JAKARTA, PRINDONESIA.CO – Krisis dapat terjadi kapan saja. Ada kalanya, krisis tidak dapat dihindari. Meski demikian, bukan berarti krisis tidak dapat dikelola. Inilah yang diyakini oleh para peserta ICON PR INDONESIA 2022, kompetisi bagi para praktisi public relations (PR) muda yang diselenggarakan oleh PR INDONESIA secara hibrida, Selasa (25/10/2022).

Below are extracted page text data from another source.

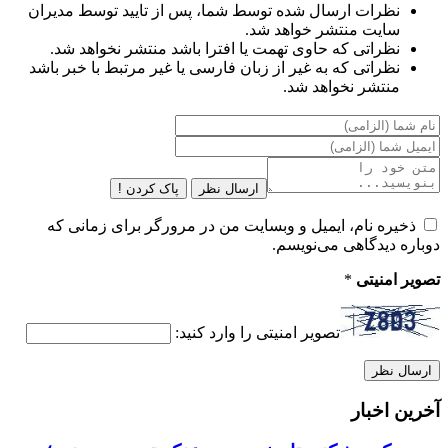
نظرات ارسال شده توسط شما، پس از تایید توسط مدیران
سایت منتشر خواهد شد.
نظراتی که حاوی تهمت یا افترا باشد منتشر نخواهد شد.
نظراتی که به غیر از زبان فارسی یا غیر مرتبط با خبر باشد
منتشر نخواهد شد.
ارسال نظر
پاک کردن !
ذخیره نام، ایمیل و وبسایت من در مرورگر برای زمانی که
دوباره دیدگاهی می‌نویسم.
تصویر امنیتی
*
تصویر امنیتی را وارد کنید:
آخرین اخبار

Menurut peserta dari Corporate Communication Officer PT Waskita Beton Percast Tbk Elisabeth Destenee, dalam menghadapi krisis, penting bagi praktisi PR untuk menyampaikan narasi positif mengenai perusahaan. Hal ini bertujuan untuk memberikan rasa nyaman dan aman kepada konsumen. Ia juga berpendapat, langkah itu merupakan salah satu upaya yang ampuh untuk menyelamatkan kepercayaan konsumen. “Dengan membagikan kisah-kisah yang positif, korporasi dapat menunjukkan komitmen untuk selalu memperbaiki layanan sekaligus langkah konkret dalam mengatasi masalah,” ujar perempuan lulusan Universitas Atma Jaya ini.
Pendapat serupa juga disampaikan oleh Wahyu Purnomo Aji, Assistant Manager II Corporate Communication PT Pegadaian (Persero). Pegadaian menerima banyak reaksi negatif dari publik ketika adanya peraturan pendaftaran emas digital. Di satu sisi, publik merasa belum siap karena informasi yang disampaikan terkesan mendadak. Apalagi pendaftaran emas digital yang harus dilakukan secara luring dianggap menyulitkan oleh sebagian besar masyarakat.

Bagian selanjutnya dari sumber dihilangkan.